About this exercise: From the data below, return only the lines from the one with "opening-n-j-campaign-headquarters-in-north-brunswick/" through the one with "085 8149891, by", exact and inclusive, with pictures left out.

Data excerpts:

_ _ _ _ _ _ _

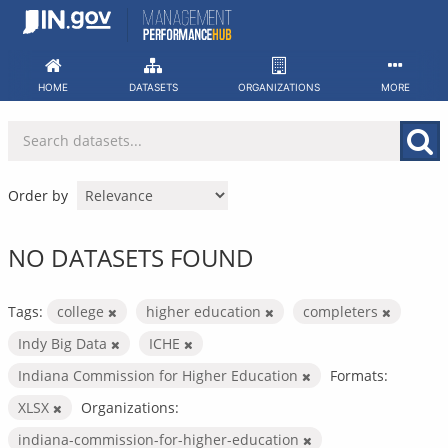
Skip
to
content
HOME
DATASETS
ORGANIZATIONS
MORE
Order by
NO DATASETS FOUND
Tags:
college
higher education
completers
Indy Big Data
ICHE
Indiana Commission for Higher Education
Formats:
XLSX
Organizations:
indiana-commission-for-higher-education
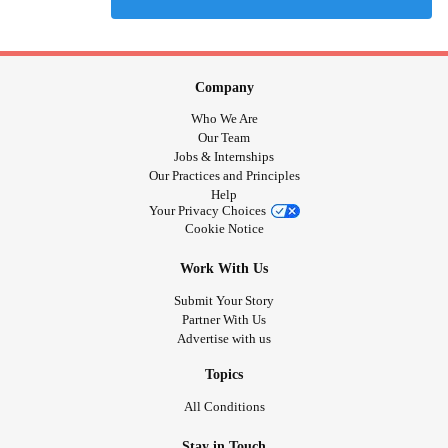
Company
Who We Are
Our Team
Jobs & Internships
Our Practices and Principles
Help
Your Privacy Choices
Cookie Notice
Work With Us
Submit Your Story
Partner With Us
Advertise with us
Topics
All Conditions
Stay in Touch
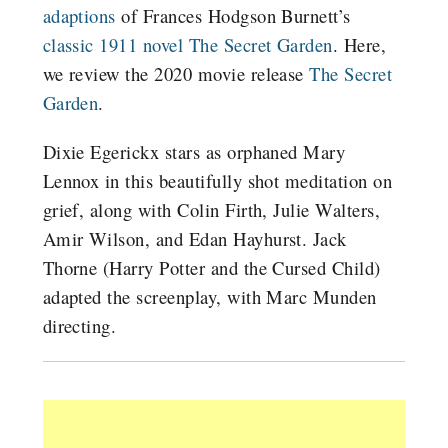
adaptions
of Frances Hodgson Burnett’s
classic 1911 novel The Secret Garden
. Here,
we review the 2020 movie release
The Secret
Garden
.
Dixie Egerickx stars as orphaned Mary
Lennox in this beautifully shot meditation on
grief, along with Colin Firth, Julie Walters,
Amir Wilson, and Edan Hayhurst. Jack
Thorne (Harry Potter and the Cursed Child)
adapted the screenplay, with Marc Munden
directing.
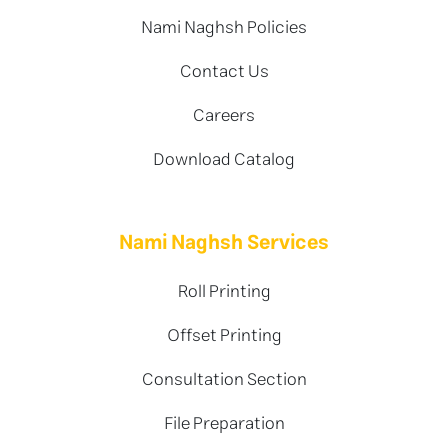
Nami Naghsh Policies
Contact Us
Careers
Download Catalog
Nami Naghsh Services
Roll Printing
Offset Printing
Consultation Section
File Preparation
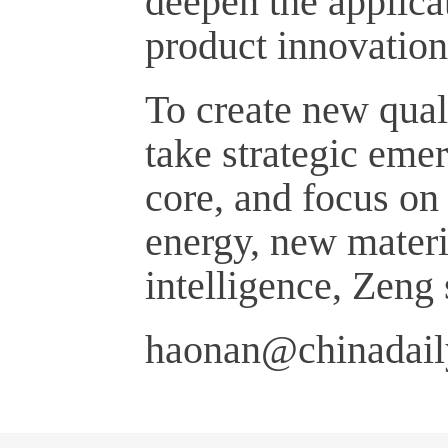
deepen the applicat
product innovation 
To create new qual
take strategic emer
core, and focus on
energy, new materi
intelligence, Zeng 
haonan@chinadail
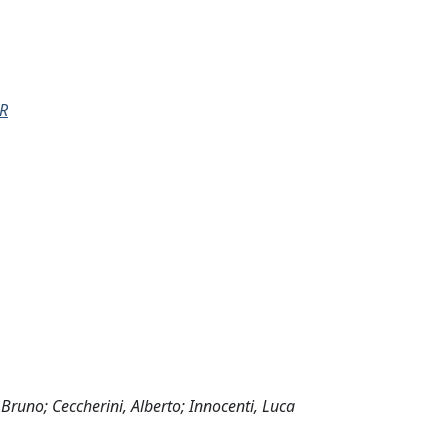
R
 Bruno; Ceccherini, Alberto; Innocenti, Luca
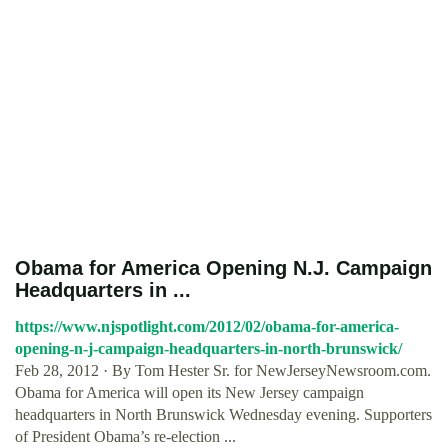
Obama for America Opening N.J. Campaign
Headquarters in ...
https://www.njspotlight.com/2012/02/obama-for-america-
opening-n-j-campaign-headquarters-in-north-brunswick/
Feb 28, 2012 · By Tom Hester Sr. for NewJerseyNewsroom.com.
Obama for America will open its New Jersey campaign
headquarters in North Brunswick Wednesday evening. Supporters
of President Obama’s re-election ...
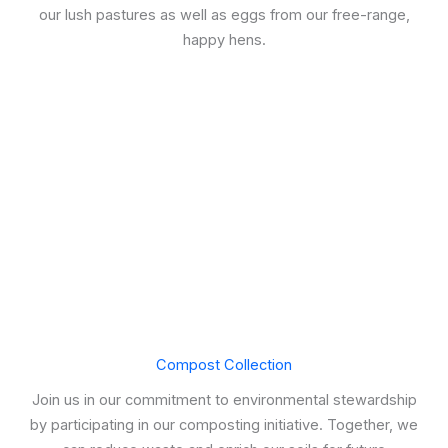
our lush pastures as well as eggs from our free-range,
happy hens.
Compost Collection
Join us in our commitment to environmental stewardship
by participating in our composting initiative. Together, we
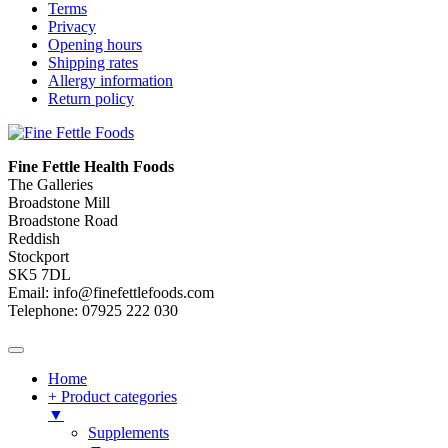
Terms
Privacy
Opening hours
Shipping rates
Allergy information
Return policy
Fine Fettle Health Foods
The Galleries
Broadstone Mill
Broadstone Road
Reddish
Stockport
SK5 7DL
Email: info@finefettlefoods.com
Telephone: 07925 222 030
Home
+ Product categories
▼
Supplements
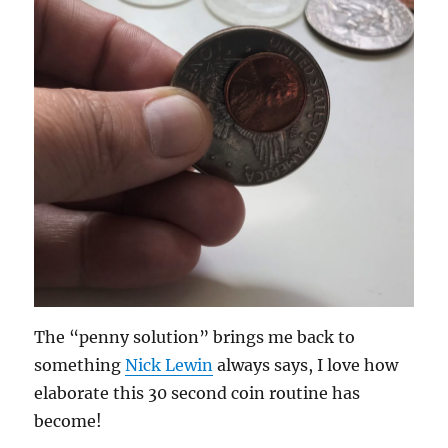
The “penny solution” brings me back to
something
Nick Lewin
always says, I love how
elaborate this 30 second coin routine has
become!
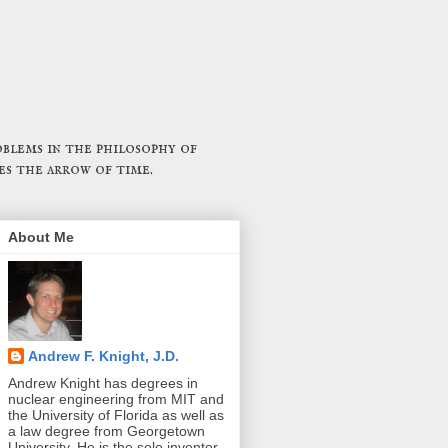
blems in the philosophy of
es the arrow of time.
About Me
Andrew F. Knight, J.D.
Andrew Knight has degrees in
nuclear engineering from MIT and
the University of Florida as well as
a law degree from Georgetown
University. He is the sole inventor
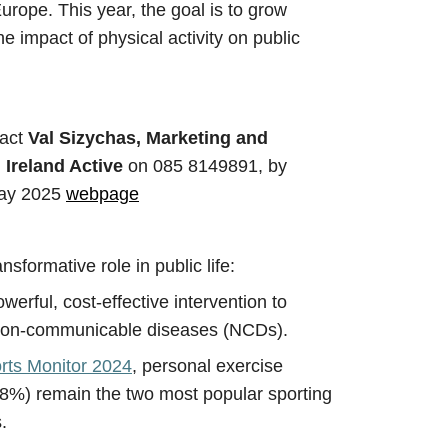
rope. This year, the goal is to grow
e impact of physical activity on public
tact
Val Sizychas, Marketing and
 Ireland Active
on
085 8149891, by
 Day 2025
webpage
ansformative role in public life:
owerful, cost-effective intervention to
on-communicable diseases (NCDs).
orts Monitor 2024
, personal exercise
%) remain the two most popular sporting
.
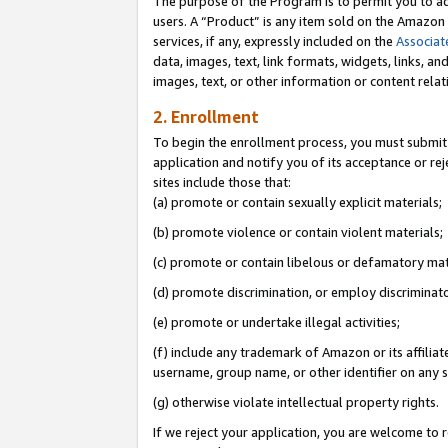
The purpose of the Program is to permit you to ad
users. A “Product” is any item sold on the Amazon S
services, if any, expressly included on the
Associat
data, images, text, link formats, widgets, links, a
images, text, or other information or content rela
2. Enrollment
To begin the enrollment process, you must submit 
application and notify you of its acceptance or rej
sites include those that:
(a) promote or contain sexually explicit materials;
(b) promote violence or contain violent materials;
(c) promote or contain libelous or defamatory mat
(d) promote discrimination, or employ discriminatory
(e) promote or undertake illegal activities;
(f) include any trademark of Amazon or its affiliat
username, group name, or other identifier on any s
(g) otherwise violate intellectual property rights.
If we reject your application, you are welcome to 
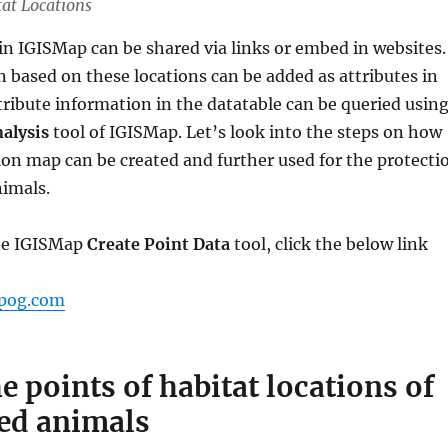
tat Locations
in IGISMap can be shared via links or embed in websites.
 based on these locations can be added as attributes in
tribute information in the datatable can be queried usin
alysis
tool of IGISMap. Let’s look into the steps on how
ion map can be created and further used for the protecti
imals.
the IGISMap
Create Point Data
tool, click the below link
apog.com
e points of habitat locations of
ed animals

_ _ _ _ _ _ _

Answer for the task:
opening-n-j-campaign-headquarters-in-north-brunswick/
Feb 28, 2012 · By Tom Hester Sr. for NewJerseyNewsroom.com.
Obama for America will open its New Jersey campaign
headquarters in North Brunswick Wednesday evening. Supporters
of President Obama’s re-election ...
our lush pastures as well as eggs from our free-range,
happy hens.
Compost Collection
Join us in our commitment to environmental stewardship
by participating in our composting initiative. Together, we
Terms
Privacy
Opening hours
Shipping rates
Allergy information
Return policy
Fine Fettle Health Foods
The Galleries
Broadstone Mill
Broadstone Road
Reddish
Stockport
SK5 7DL
Email: info@finefettlefoods.com
Telephone: 07925 222 030
Home
+ Product categories
▼
Supplements
The “penny solution” brings me back to
something
Nick Lewin
always says, I love how
elaborate this 30 second coin routine has
become!
blems in the philosophy of
es the arrow of time.
About Me
Andrew F. Knight, J.D.
Andrew Knight has degrees in
nuclear engineering from MIT and
the University of Florida as well as
a law degree from Georgetown
University. He is the sole inventor
rope. This year, the goal is to grow
e impact of physical activity on public
tact
Val Sizychas, Marketing and
 Ireland Active
on
085 8149891, by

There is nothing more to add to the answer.